No pictures, no trinkets, no letters, no personal stuff. What have you found?’

‘Nothing yet. I’ll inventory the boxes tomorrow, but they only contain the monitoring gear – radiotracking collars, transmitters and receivers, that sort of stuff.’

Chris extended her free hand. ‘Come with me.’ Jed looked up at her, surprised, then reached out and let her gently lead him up off the bed and outside onto the verandah. The Zambezi shone like a river of red-gold lava in the last light of the departed sun. Exotic birds farewelled the day. The sting of the tropical sun was gone, but Jed was still hot.

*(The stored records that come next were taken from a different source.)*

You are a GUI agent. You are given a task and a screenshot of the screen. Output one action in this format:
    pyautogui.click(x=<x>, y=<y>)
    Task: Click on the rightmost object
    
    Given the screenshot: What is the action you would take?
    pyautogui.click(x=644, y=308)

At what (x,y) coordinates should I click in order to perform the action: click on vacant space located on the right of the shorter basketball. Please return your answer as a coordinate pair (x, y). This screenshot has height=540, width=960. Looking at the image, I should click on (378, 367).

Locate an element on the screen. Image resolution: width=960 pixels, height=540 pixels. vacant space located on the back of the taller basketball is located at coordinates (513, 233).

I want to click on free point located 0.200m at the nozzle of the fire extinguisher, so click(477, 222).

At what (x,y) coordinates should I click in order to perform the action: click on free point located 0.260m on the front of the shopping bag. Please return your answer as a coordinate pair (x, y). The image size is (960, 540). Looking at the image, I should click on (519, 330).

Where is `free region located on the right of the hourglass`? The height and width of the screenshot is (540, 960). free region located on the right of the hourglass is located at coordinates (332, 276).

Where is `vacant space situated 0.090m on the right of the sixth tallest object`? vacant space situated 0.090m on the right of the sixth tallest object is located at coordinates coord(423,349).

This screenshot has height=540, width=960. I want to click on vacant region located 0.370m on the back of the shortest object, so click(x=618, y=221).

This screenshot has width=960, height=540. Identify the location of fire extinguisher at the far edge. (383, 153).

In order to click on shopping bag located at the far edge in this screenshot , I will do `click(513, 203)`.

He let his hand slip from Chris’s and stood, leaning on the verandah railing, staring blankly and sipping his beer. The dew from the bottle was wet on his fingers and soothed his brow when he went to wipe the sweat away. ‘What does it all mean, Chris? It’s like she vanished.’

‘She has vanished, Jed. There is absolutely no doubt about it. Miranda has gone from both of our lives.’

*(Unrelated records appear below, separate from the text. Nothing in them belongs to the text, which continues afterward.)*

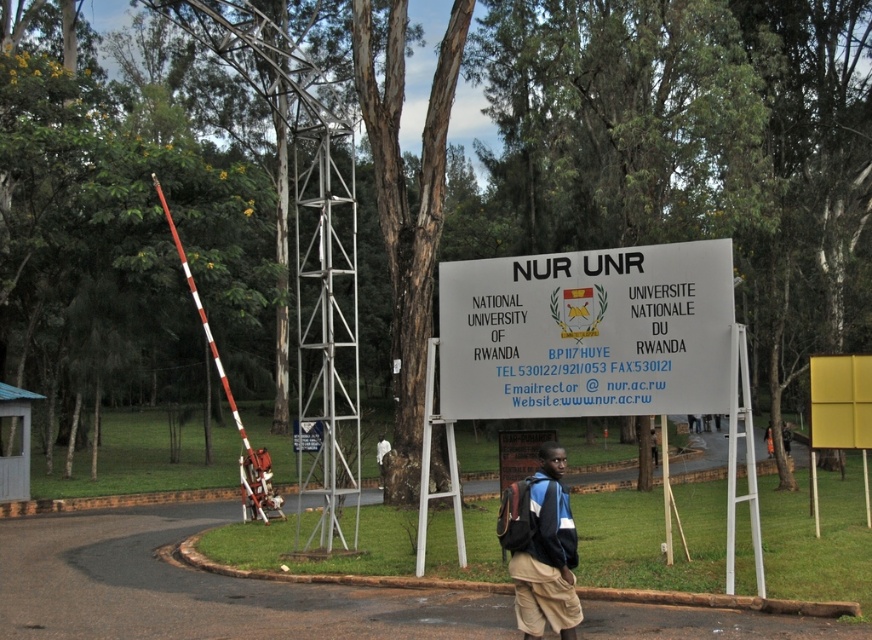 Question: Can you confirm if khaki shorts at center is positioned to the right of yellow matte sign at center?

Choices:
 (A) yes
 (B) no

Answer: (B)

Question: Considering the relative positions of white paper sign at center and yellow matte sign at center in the image provided, where is white paper sign at center located with respect to yellow matte sign at center?

Choices:
 (A) above
 (B) below

Answer: (A)

Question: Which point appears farthest from the camera in this image?

Choices:
 (A) (591, 316)
 (B) (823, 442)

Answer: (B)

Question: Does white paper sign at center have a greater width compared to khaki shorts at center?

Choices:
 (A) yes
 (B) no

Answer: (A)

Question: Considering the real-world distances, which object is closest to the khaki shorts at center?

Choices:
 (A) yellow matte sign at center
 (B) white paper sign at center

Answer: (B)

Question: Which point is closer to the camera?

Choices:
 (A) (453, 289)
 (B) (859, 358)
 (C) (561, 513)

Answer: (C)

He turned to look at her. ‘But where are her day clothes, her personal things, her goddamned toothbrush? It looks more like she packed for a trip away and left without telling anyone.’

Chris finished her beer and stood next to him at the railing, closer. She looked straight ahead and said softly, ‘Jed, there are a thousand explanations for not finding all of her personal stuff, and you know it. The Africans who work here are good people, but this country is crippled by inflation and poverty If anything was to go missing from Miranda’s tent it would be things the park workers thought no one would miss – her day clothes lying across a chair, her food supplies, her toiletries, even her toothbrush. It doesn’t surprise me a bit. People here wouldn’t steal expensive electronic gear or break the lock on a backpack, because that would lead to an investigation.’